The Academy Awards (a.k.a. The Oscars) are still a month away but there's a lot of talk right now about their diversity issues, namely that this is the second year in a row where all 20 people nominated for an acting award are white — that's 40 performances considered noteworthy and not a single person of colour recognized.
That sucks enough that big-time media outlets like Variety, Salon.com, the New York Times and Pique are talking about it and the entertainment socialsphere is abuzz with celebrity talk of a boycott and trending hashtags like #OscarsSoWhite and #MakeAMovieWhiter.
The problem is, of course, larger than the academy — Hollywood is still trying hard to determine whether or not to give women a fair shake in their glitzy movie business let alone blacks, hispanics, Asians, LGBTs, and others. As Ice Cube commented, "You can't boycott something you were never invited to in the first place," but the truth is, the problem is also larger than Hollywood.
Speaking about his recent cover story for Variety titled "Shame on Us", journalist James Rainey says, "I think the problem is with all of us — not just the industry and Hollywood, but there is a long way to go for a lot of minority groups, underrepresented groups, to have their place in the American economy."
So how do we fix it? Stop going to shitty movies would be a start. The sad reality right now is that if what they're doing is making money, Hollywood is gonna be slow to change. But they can — remember when Straight Outta Compton came out to rave reviews but didn't play in "non-urban" theatres like Whistler until it "surprised" everyone with incredible first week financial success?
Then they put it in more theatres and everyone still went and it made even more money? Stuff like that helps. So does on-demand distribution like Netflix, Amazon and iTunes where the audience can support what it wants. So does supporting your local film festivals. And so does not going to see Dirty Grandpa, a movie so poor it makes Jem and the Holograms look like Apocalypse Now. Hollywood needs to learn that while poop is inherently funny, that doesn't mean you can shine up a crusty cow turd and call it pumpkin pie.

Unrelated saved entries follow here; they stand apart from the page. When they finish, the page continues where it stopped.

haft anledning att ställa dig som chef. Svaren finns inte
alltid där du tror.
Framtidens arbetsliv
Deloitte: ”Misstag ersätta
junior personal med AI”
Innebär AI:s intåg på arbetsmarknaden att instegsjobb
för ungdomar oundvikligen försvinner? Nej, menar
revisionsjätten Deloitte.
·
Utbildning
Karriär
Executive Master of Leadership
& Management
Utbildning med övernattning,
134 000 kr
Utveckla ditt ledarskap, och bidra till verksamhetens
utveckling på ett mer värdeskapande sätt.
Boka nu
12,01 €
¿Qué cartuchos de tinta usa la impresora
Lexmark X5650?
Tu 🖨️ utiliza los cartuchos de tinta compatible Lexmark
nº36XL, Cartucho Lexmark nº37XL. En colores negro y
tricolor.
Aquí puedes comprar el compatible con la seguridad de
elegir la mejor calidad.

Speaking of Dirty Grandpa, it worries me that a legend like Robert De Niro would read its script and even consider it. And you're on latrine duty too Zac Efron — We Are Your Friends was utter garbage (imagine your aunt from rural Saskatchewan directed a movie about DJ culture), so Dirty Grandpa is not an ideal follow-up. (And for masochists who want to see how bad-simple it really is, Dirty Grandpa is playing at the Village 8.)

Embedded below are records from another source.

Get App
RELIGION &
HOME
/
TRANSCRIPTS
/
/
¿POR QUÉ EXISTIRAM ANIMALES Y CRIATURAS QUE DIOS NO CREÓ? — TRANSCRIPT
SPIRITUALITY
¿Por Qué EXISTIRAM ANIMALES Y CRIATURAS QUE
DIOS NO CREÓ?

The bright spot of this week's new releases is Kung Fu Panda 3, which reteams all the key original voice actors (anchored by Jack Black but Angelina Jolie is still perfect too) with ace director Jennifer Yu, who elevated the franchise with Panda 2. This time out, the adventures of Po the Dragon Warrior and his friends are more beautifully animated (the secondary 2D sequences are back and welcome) even if the story seems a bit less fleshed out than the standard bad guy/good guy animated fare. One of the best things about this franchise was how it grounds parts of the plot in real Chinese history — this time the bad guy (Bryan Cranston) is out to capture the qi, or personal energy force, of all the kung-fu masters including Po.
In a nod to historical kung fu cinema, Po must train a peaceful village to become warriors. The wisdom isn't as seamlessly integrated into the narrative but this one has some good humour, stunning animation and, of course, all sorts of chubby panda kung-fu fun. (Some non-white voice actors in there too, now that we're keeping track.)
Also opening, Disney's The Finest Hours, a seafaring adventure based on the (apparent) greatest rescue in U.S. Coast Guard history. It looks like Titanic meets Pleasantville (with a whole lotta The Perfect Storm) and it's Disney, so expect spectacle and melodrama. Casey Affleck is in charge of the boat that's sinking and he always steals the show.
Side note: Doesn't it seem like there's a lot more of these historical seafaring adventure films lately? Is this the last gasp of that whole hipster culture? After years of coifed, bearded dudes wearing plaid wool jackets to not go camping in and buying custom axes to not chop wood with, I think it would be awesome if Hollywood, despite their obvious flaws, were able to cash in on the idiocy by selling burly adventure-at-sea stories to a generation that can't ride a ferry boat without rushing into the café for free wireless. Thar she blows.